[Opening Supplied entries section]

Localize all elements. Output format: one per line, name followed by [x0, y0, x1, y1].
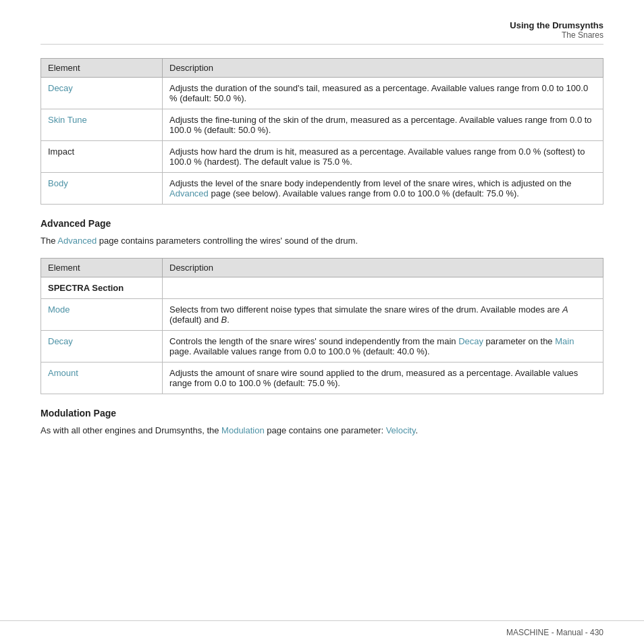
table-row: Impact Adjusts how hard the drum is hit,… — [41, 141, 603, 173]
advanced-intro: The Advanced page contains parameters co… — [41, 234, 603, 248]
page-footer: MASCHINE - Manual - 430 — [0, 620, 644, 644]
spectra-label: SPECTRA Section — [48, 283, 124, 293]
decay-link[interactable]: Decay — [48, 83, 73, 93]
page-header: Using the Drumsynths The Snares — [41, 20, 603, 45]
page-container: Using the Drumsynths The Snares Element … — [0, 0, 644, 475]
footer-text: MASCHINE - Manual - 430 — [506, 628, 603, 637]
description-cell: Controls the length of the snare wires' … — [163, 330, 603, 362]
description-cell: Adjusts the level of the snare body inde… — [163, 173, 603, 205]
amount-link[interactable]: Amount — [48, 368, 78, 378]
element-cell: Decay — [41, 78, 163, 109]
description-cell — [163, 277, 603, 298]
table-row: Mode Selects from two different noise ty… — [41, 298, 603, 330]
description-cell: Selects from two different noise types t… — [163, 298, 603, 330]
table-row: Skin Tune Adjusts the fine-tuning of the… — [41, 109, 603, 141]
body-link[interactable]: Body — [48, 178, 68, 188]
modulation-heading: Modulation Page — [41, 408, 603, 419]
description-cell: Adjusts how hard the drum is hit, measur… — [163, 141, 603, 173]
top-table-col-element: Element — [41, 59, 163, 78]
element-cell: Impact — [41, 141, 163, 173]
velocity-link[interactable]: Velocity — [386, 425, 416, 435]
element-cell: Skin Tune — [41, 109, 163, 141]
advanced-table: Element Description SPECTRA Section Mode… — [41, 258, 603, 394]
header-subtitle: The Snares — [41, 30, 603, 40]
table-row: Body Adjusts the level of the snare body… — [41, 173, 603, 205]
element-cell: Body — [41, 173, 163, 205]
mode-link[interactable]: Mode — [48, 304, 70, 315]
table-row: Decay Adjusts the duration of the sound'… — [41, 78, 603, 109]
table-row: Decay Controls the length of the snare w… — [41, 330, 603, 362]
description-cell: Adjusts the amount of snare wire sound a… — [163, 362, 603, 394]
top-table-col-description: Description — [163, 59, 603, 78]
advanced-link-intro[interactable]: Advanced — [57, 236, 97, 246]
modulation-link[interactable]: Modulation — [221, 425, 265, 435]
table-row: SPECTRA Section — [41, 277, 603, 298]
advanced-table-col-element: Element — [41, 258, 163, 277]
skin-tune-link[interactable]: Skin Tune — [48, 115, 87, 125]
advanced-table-col-description: Description — [163, 258, 603, 277]
element-cell: Mode — [41, 298, 163, 330]
element-cell: Decay — [41, 330, 163, 362]
top-table: Element Description Decay Adjusts the du… — [41, 58, 603, 205]
decay-ref-link[interactable]: Decay — [458, 336, 483, 346]
description-cell: Adjusts the fine-tuning of the skin of t… — [163, 109, 603, 141]
element-cell: Amount — [41, 362, 163, 394]
modulation-intro: As with all other engines and Drumsynths… — [41, 424, 603, 438]
element-cell: SPECTRA Section — [41, 277, 163, 298]
description-cell: Adjusts the duration of the sound's tail… — [163, 78, 603, 109]
advanced-link-body[interactable]: Advanced — [169, 188, 209, 198]
decay-advanced-link[interactable]: Decay — [48, 336, 73, 346]
header-title: Using the Drumsynths — [41, 20, 603, 30]
advanced-heading: Advanced Page — [41, 218, 603, 229]
table-row: Amount Adjusts the amount of snare wire … — [41, 362, 603, 394]
main-link[interactable]: Main — [555, 336, 574, 346]
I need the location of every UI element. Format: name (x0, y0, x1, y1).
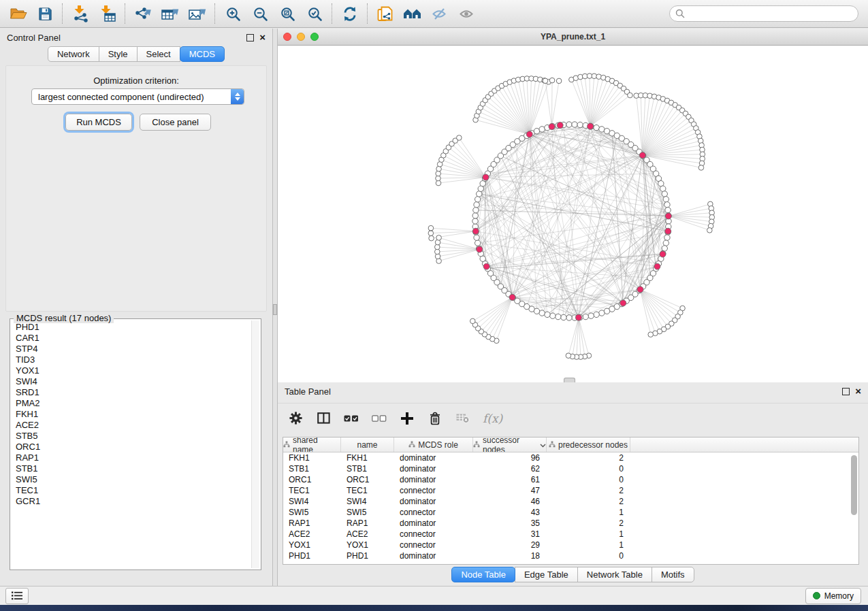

[Closing Supplied entries section]

> _Your instructions_
In the entries above, count each line holding "name" and report the total and nothing more.

> _Completed exercise_
2